El rubio destemplado (o tal vez tinturado para disimular las canosidades), que no usa peluquín y se cree la “última cocacola del desierto”, o el último “perro caliente” del camino, que en su campaña electoral revivió discursos racistas, antigays, sexistas y la emprendió contra los mexicanos como si se tratara de seres demoníacos en predios del Ku Klux Klan, se ha especializado en sacar de las ruedas de prensa a periodistas incómodos.
La prensa, que por supuesto debe ser criticada y que casi siempre está del lado del poder e ignora a los humillados y ofendidos, tiene en Trump un acicate para la información y la confección de titulares. Pero, a su vez, parece estar dentro del estilacho del presidente irse en cualquier momento contra la Primera Enmienda (sobre las libertades de prensa y expresión) de la Constitución estadounidense.
En su discurso de posesión, el magnate devenido presidente, apeló al populismo fascistoide, con enarbolamiento del nacionalismo a ultranza. “Vamos a hacer que Estados Unidos sea un país grande otra vez”, quizá pensando en el proteccionismo: “compren estadounidense y contraten estadounidenses”.
En un país donde la esperanza de vida de los blancos está disminuyendo, al tiempo que aumentan los suicidios, el consumo de estupefacientes y el alcoholismo, Trump no se refirió a las desigualdades sociales, pero le sacó dividendos a la política económica de Obama de favorecer a banqueros, a Wall Street y olvidar a los propietarios de viviendas. Según el nobel de economía Joseph Stiglitz, Obama “reforzó el statu quo, el experimento de treinta años con el neoliberalismo”.
Esta situación trabajó a favor de Trump y sus discursos de campaña, en los cuales siempre estuvieron los trabajadores blancos del centro de Estados Unidos. Los más pobres y olvidados del establishment ya comenzaron a sufrir los latigazos del guache que, en plena campaña, dijo que tenía “el pene suficientemente grande para asumir la presidencia”. Y nada raro seria que, a falta de cerebro y tacto político, gobierne con el pipí.
Al despertar al dragón dormido del racismo en Estados Unidos, Trump seguirá aprovechando su posición de insultar a negros, musulmanes, homosexuales, inmigrantes, transexuales, latinos y discapacitados, en una clara muestra de su inclinación hacia el fascismo y la negación de la diversidad. Lo que sí está claro es que, con libre comercio o con proteccionismo, el presidente es parte del establecimiento y un defensor de la hegemonía gringa en el orbe.

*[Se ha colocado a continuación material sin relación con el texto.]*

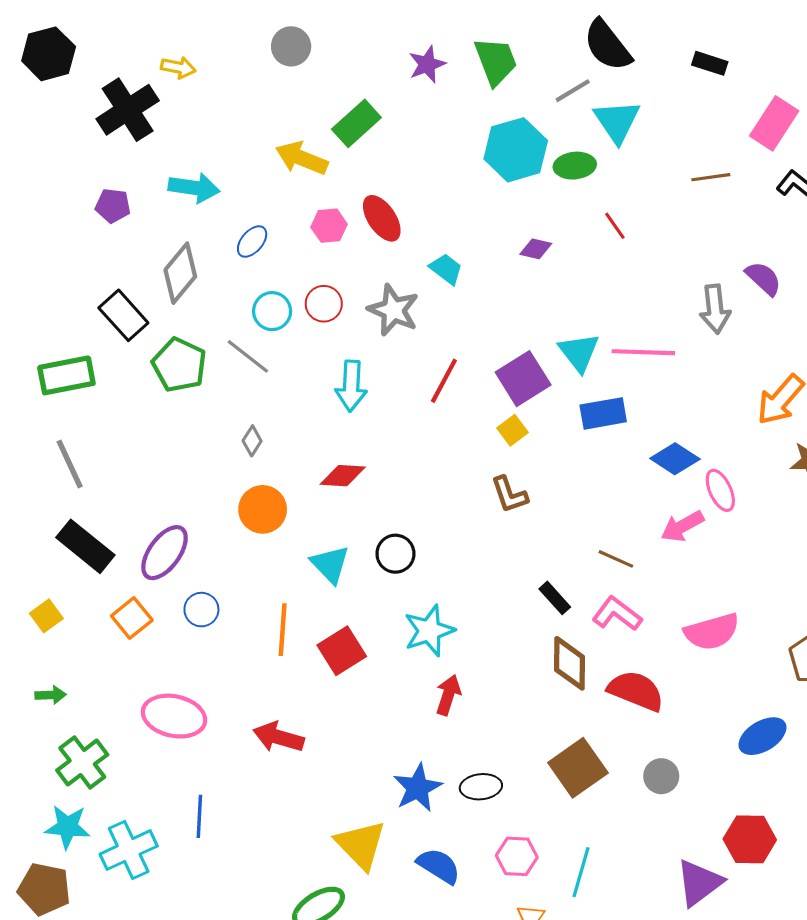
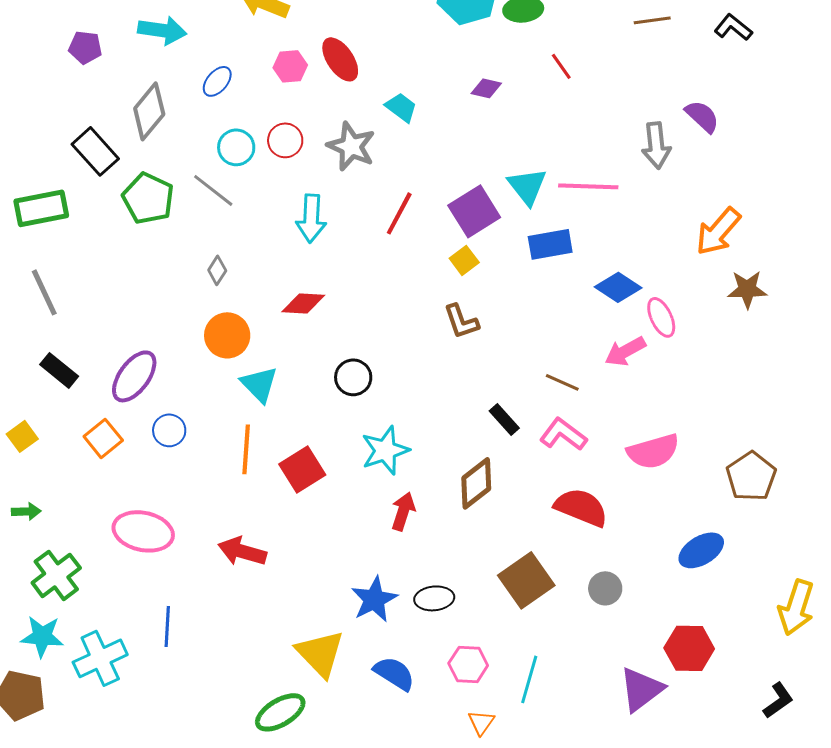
black rectangle: (85, 546) -> (59, 370), size x0.7
cyan triangle: (330, 564) -> (259, 384), moved
brown diamond: (569, 663) -> (476, 483), moved, turned 52

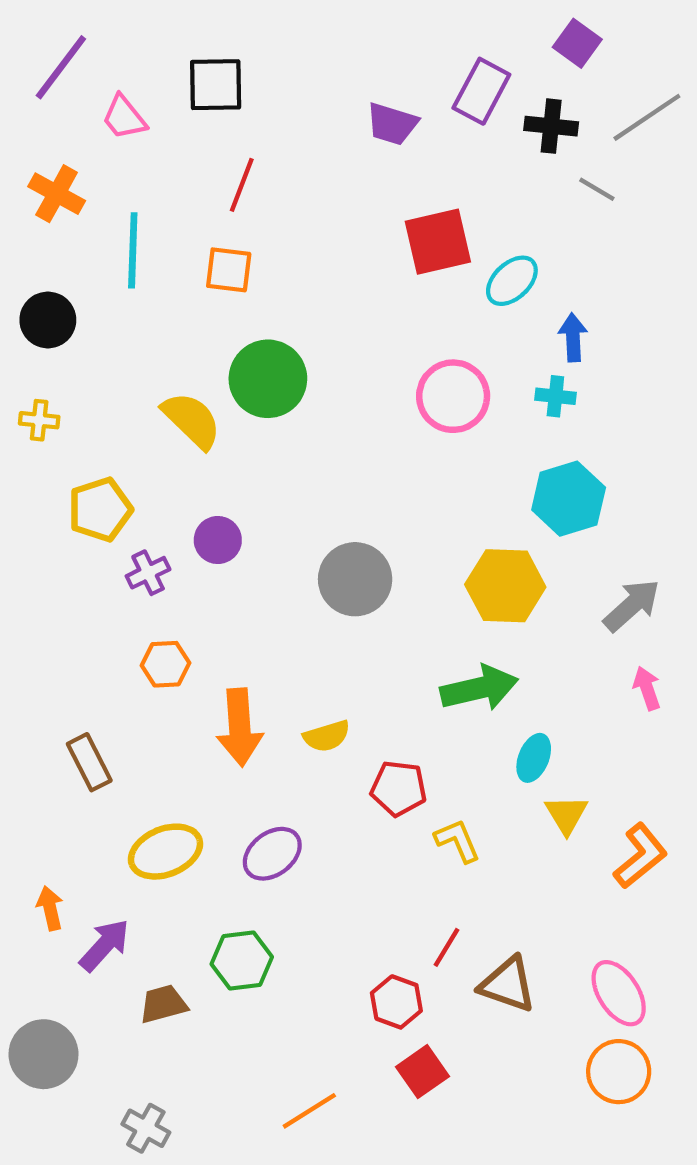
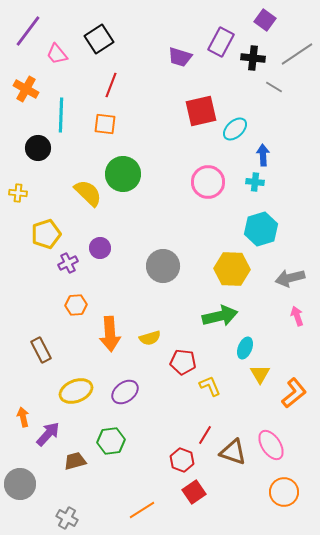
black square: (216, 85) -> (99, 39), turned -32
black circle: (48, 320) -> (38, 148), moved
gray arrow: (632, 605) -> (290, 278), turned -152
pink ellipse: (619, 993) -> (271, 445), moved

Por vulgarote y mal hablado que sea, no ha olvidado que los Estados Unidos, como parte de su historia de expansiones y ataques a los pueblos del mundo, tiene intereses; no amigos. Y dentro de tan abundantes intereses están los de las transnacionales mineras, de la química farmacéutica, los de la “reconstrucción” tras los bombardeos y las invasiones (como ha sucedido en Irak, Libia, Afganistán) y el esquilmar los recursos naturales de países neocolonizados por Washington.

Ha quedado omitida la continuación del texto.